WHAT THE TASK REQUIRES:
Print every record exactly, but leave out the pictures.

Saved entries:
------------------------------

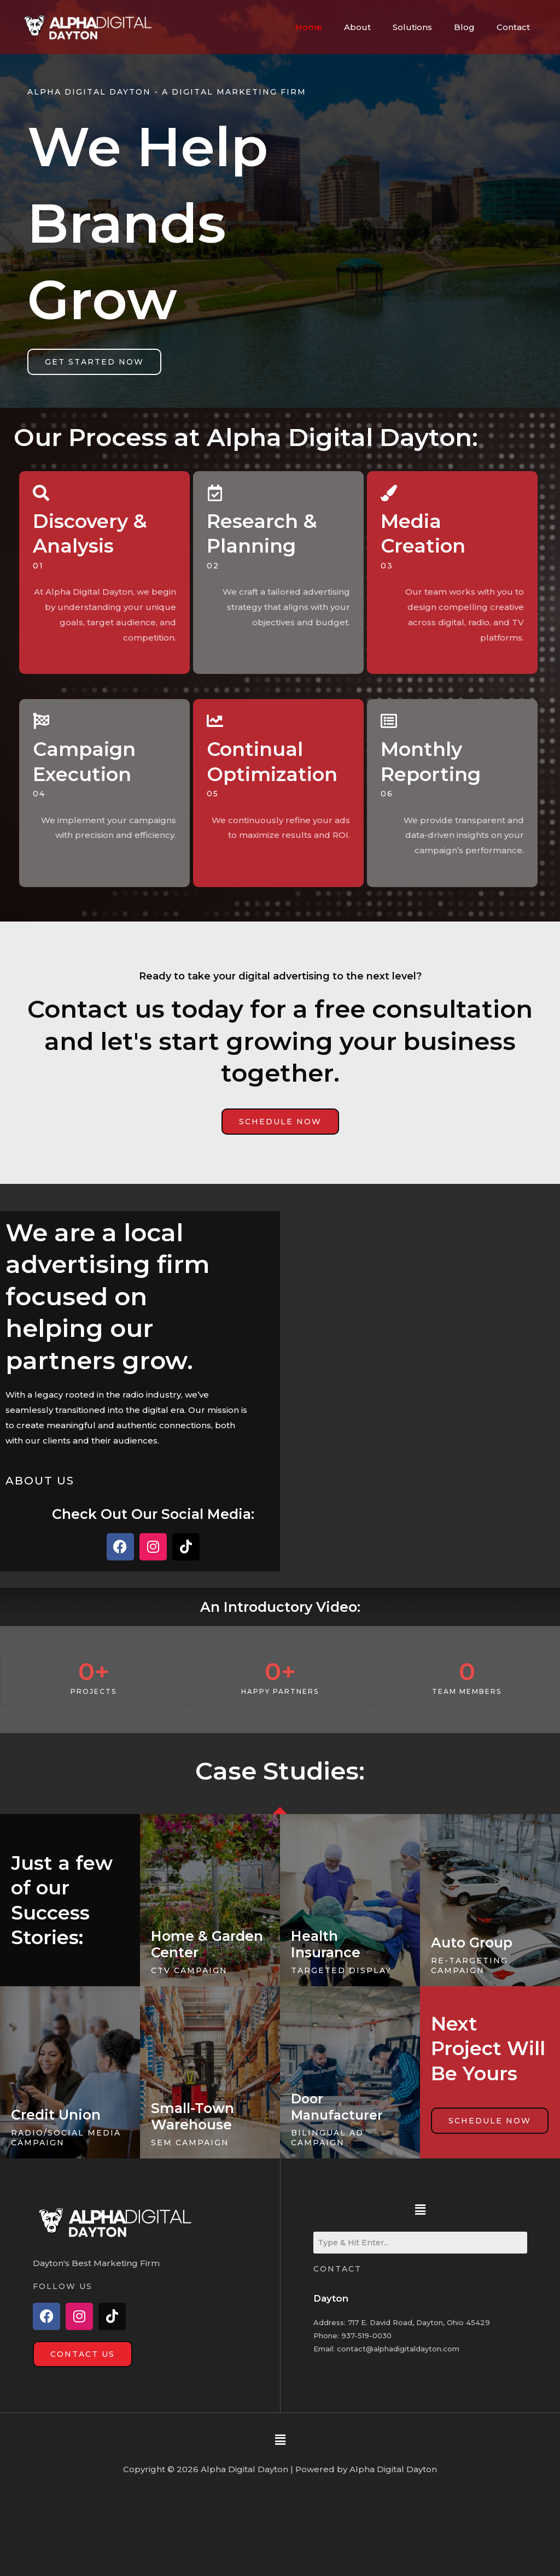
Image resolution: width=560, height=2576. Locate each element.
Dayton (332, 2298)
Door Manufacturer (339, 2106)
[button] (420, 2209)
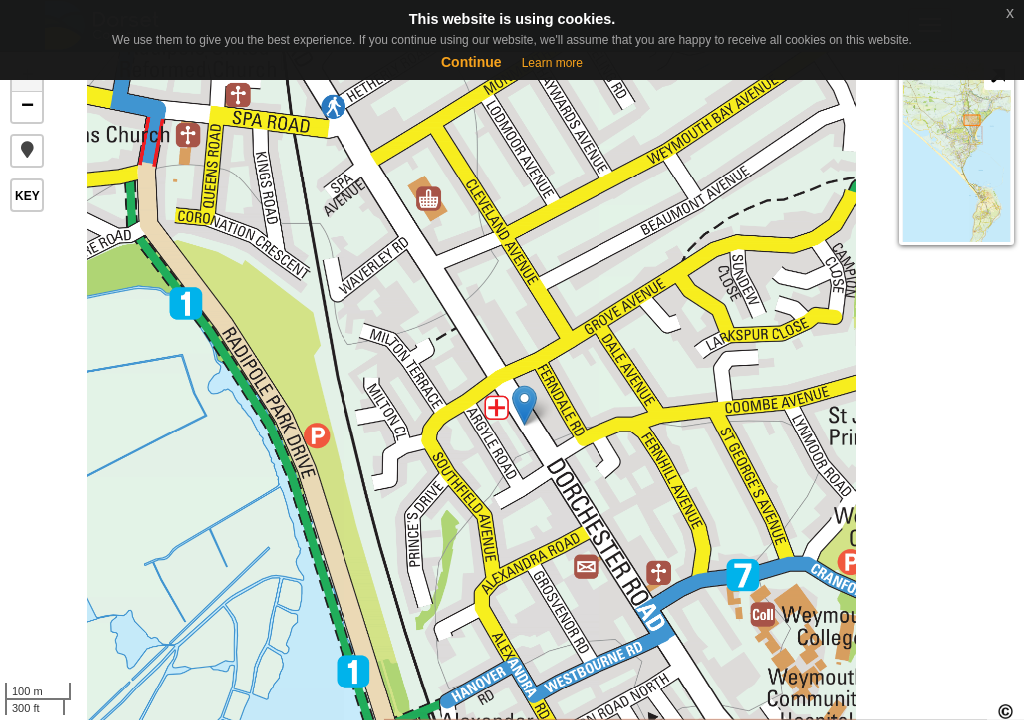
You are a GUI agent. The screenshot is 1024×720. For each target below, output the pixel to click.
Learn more (552, 63)
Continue (471, 62)
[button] (27, 151)
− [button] (27, 107)
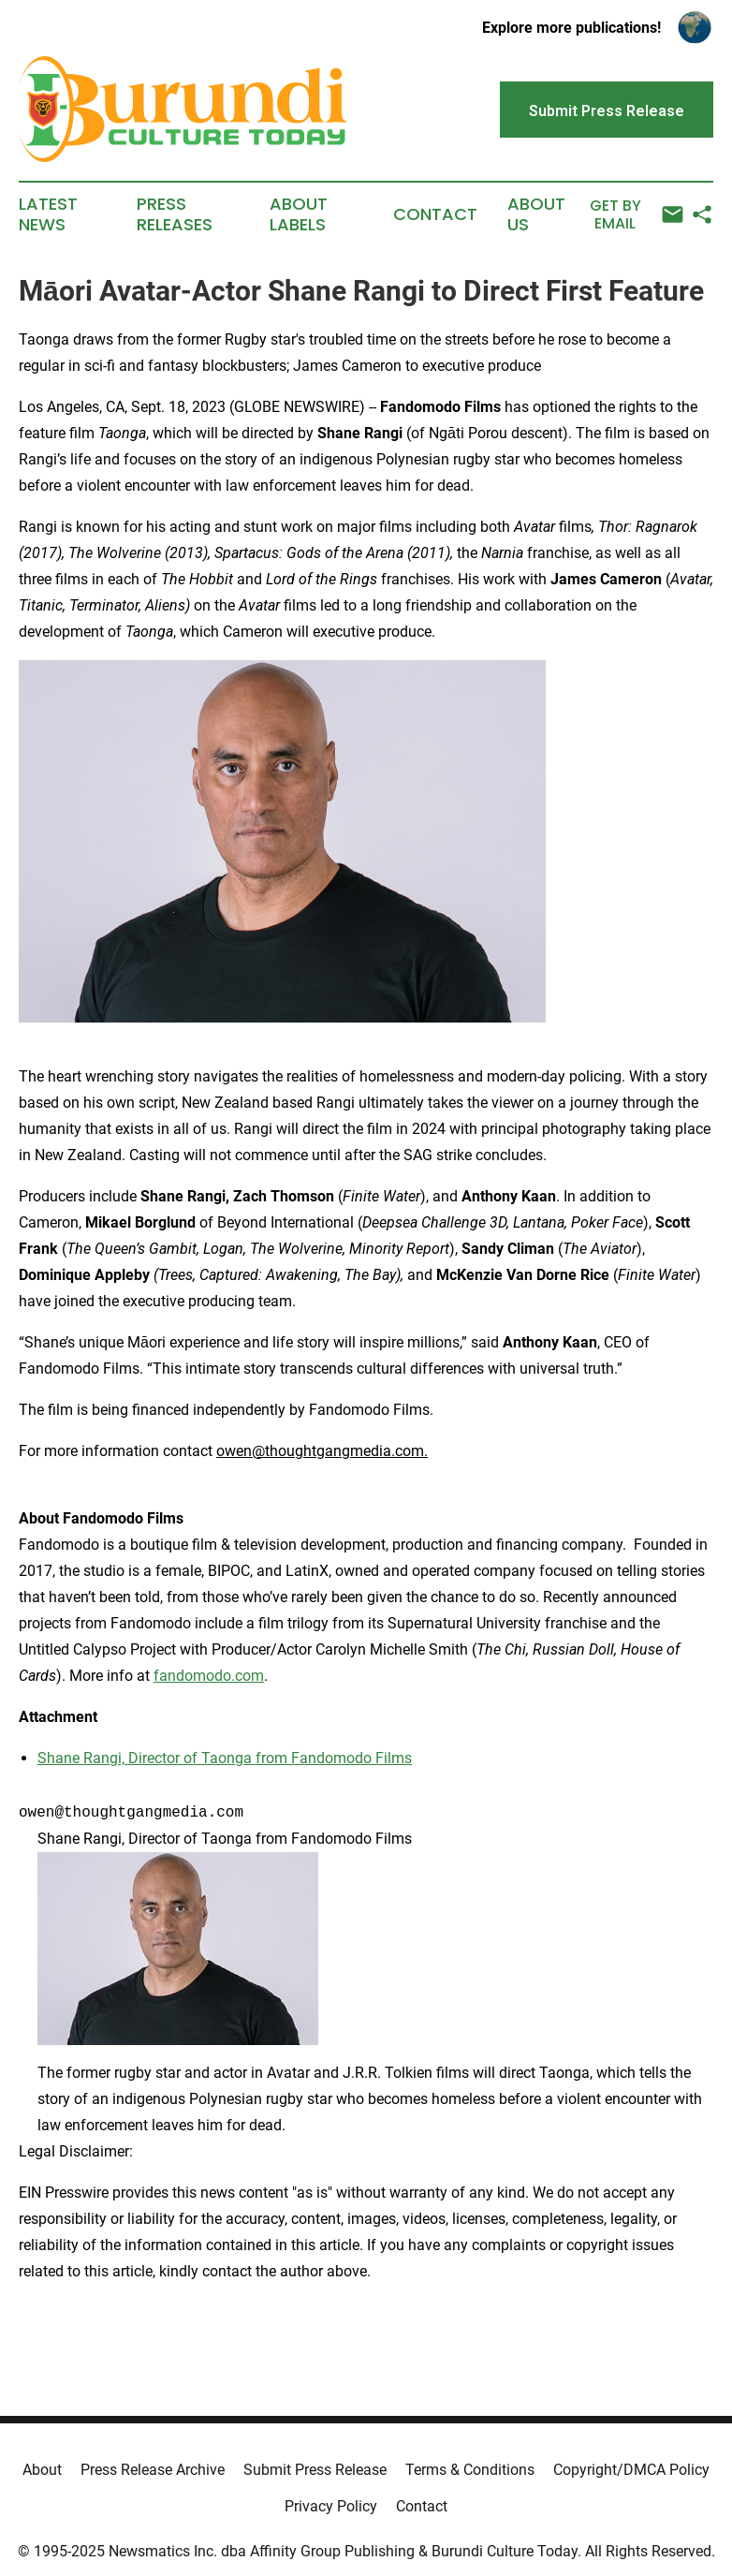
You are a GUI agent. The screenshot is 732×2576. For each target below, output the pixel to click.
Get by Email (637, 215)
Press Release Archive (153, 2470)
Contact (435, 214)
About (42, 2470)
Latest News (48, 214)
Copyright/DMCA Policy (631, 2470)
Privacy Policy (331, 2506)
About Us (536, 214)
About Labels (299, 214)
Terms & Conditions (469, 2470)
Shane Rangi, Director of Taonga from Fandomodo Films (224, 1758)
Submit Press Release (315, 2470)
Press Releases (174, 214)
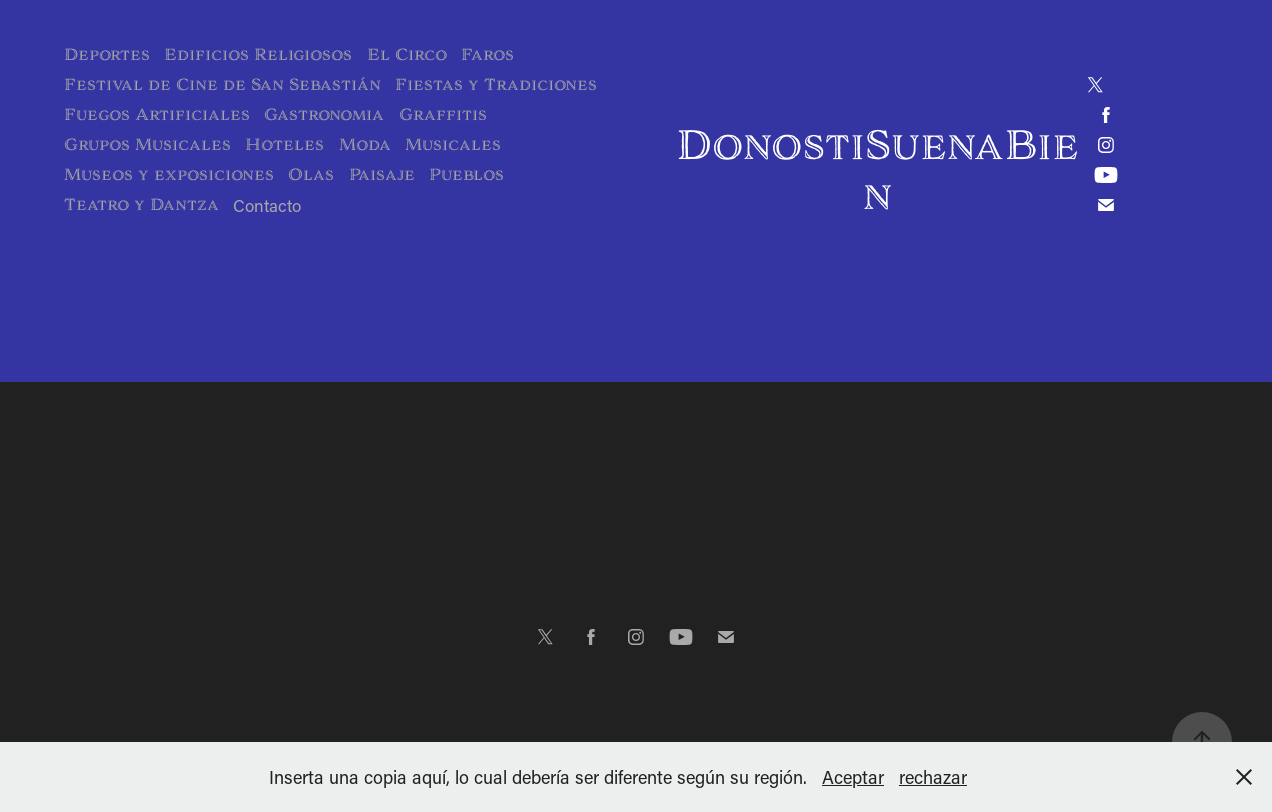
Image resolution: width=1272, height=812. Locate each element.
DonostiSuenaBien (877, 169)
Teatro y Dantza (141, 204)
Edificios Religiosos (258, 54)
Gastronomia (324, 114)
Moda (365, 144)
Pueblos (466, 174)
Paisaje (382, 174)
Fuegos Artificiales (157, 114)
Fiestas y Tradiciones (496, 84)
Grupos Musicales (147, 144)
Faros (487, 54)
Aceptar (853, 777)
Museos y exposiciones (169, 174)
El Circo (407, 54)
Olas (311, 174)
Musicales (453, 144)
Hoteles (284, 144)
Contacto (267, 205)
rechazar (933, 777)
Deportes (107, 54)
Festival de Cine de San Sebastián (222, 84)
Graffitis (443, 114)
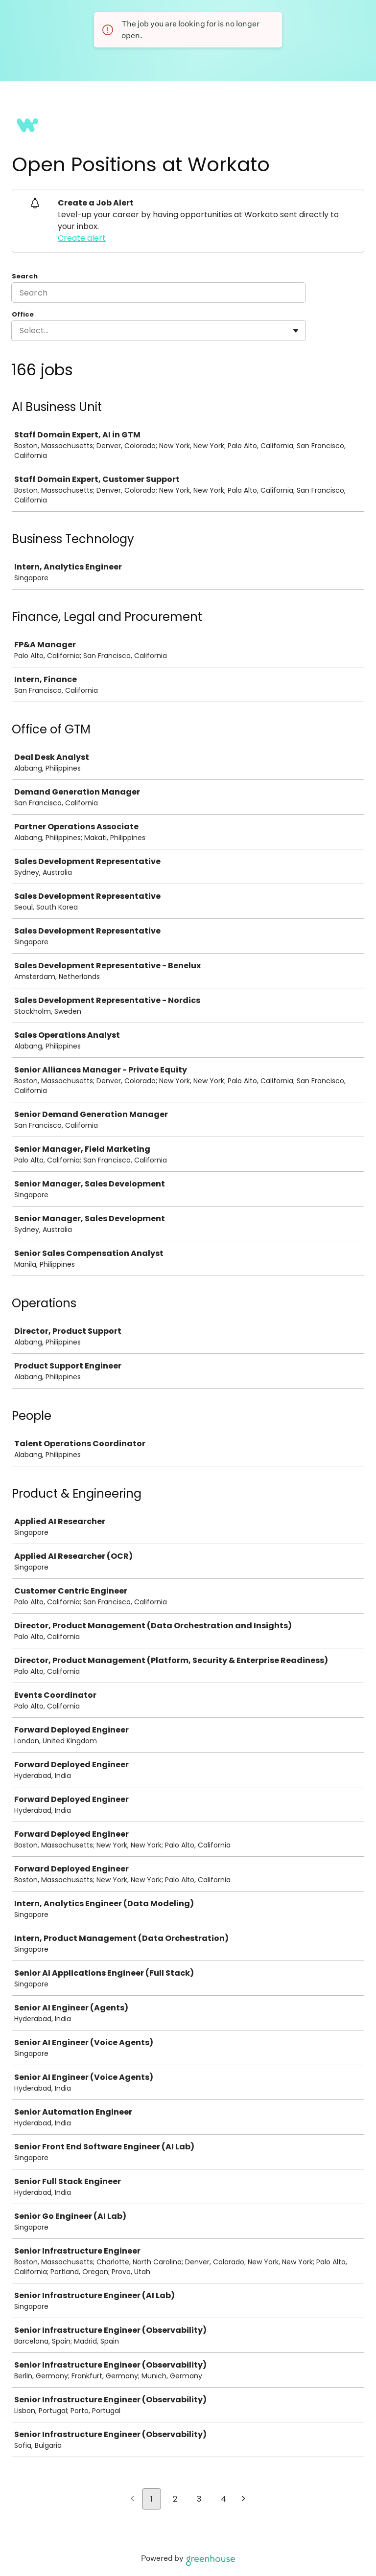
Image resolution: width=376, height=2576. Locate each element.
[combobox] (21, 330)
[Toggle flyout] (296, 331)
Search (25, 276)
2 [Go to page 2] (175, 2499)
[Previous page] (132, 2500)
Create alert (82, 238)
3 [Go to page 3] (199, 2499)
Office (23, 314)
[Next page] (243, 2500)
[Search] (159, 292)
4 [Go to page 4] (223, 2499)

------------------------------

REPLY:
Image resolution: width=560, height=2576. Locate each element.
Dayton (332, 2298)
Door Manufacturer (339, 2106)
[button] (420, 2209)
You are a GUI agent. The screenshot is 1024×720. For each target below, output the pixel to click.
Learn more (552, 63)
Continue (471, 62)
[button] (27, 151)
− [button] (27, 107)
You are a GUI agent. The screenshot is 732×2576. For each target below, output the pixel to click.
Get by Email (637, 215)
Press Release Archive (153, 2470)
Contact (435, 214)
About (42, 2470)
Latest News (48, 214)
Copyright/DMCA Policy (631, 2470)
Privacy Policy (331, 2506)
About Us (536, 214)
About Labels (299, 214)
Terms & Conditions (469, 2470)
Shane Rangi, Director of Taonga from Fandomodo Films (224, 1758)
Submit Press Release (315, 2470)
Press Releases (174, 214)
Image resolution: width=1272, height=812. Locate each element.
DonostiSuenaBien (877, 169)
Teatro y Dantza (141, 204)
Edificios Religiosos (258, 54)
Gastronomia (324, 114)
Moda (365, 144)
Pueblos (466, 174)
Paisaje (382, 174)
Fuegos Artificiales (157, 114)
Fiestas y Tradiciones (496, 84)
Grupos Musicales (147, 144)
Faros (487, 54)
Aceptar (853, 777)
Museos y exposiciones (169, 174)
El Circo (407, 54)
Olas (311, 174)
Musicales (453, 144)
Hoteles (284, 144)
Contacto (267, 205)
rechazar (933, 777)
Deportes (107, 54)
Festival de Cine de San Sebastián (222, 84)
Graffitis (443, 114)
Image resolution: width=376, height=2576. Locate each element.
[combobox] (21, 330)
[Toggle flyout] (296, 331)
Search (25, 276)
2 [Go to page 2] (175, 2499)
[Previous page] (132, 2500)
Create alert (82, 238)
3 [Go to page 3] (199, 2499)
Office (23, 314)
[Next page] (243, 2500)
[Search] (159, 292)
4 [Go to page 4] (223, 2499)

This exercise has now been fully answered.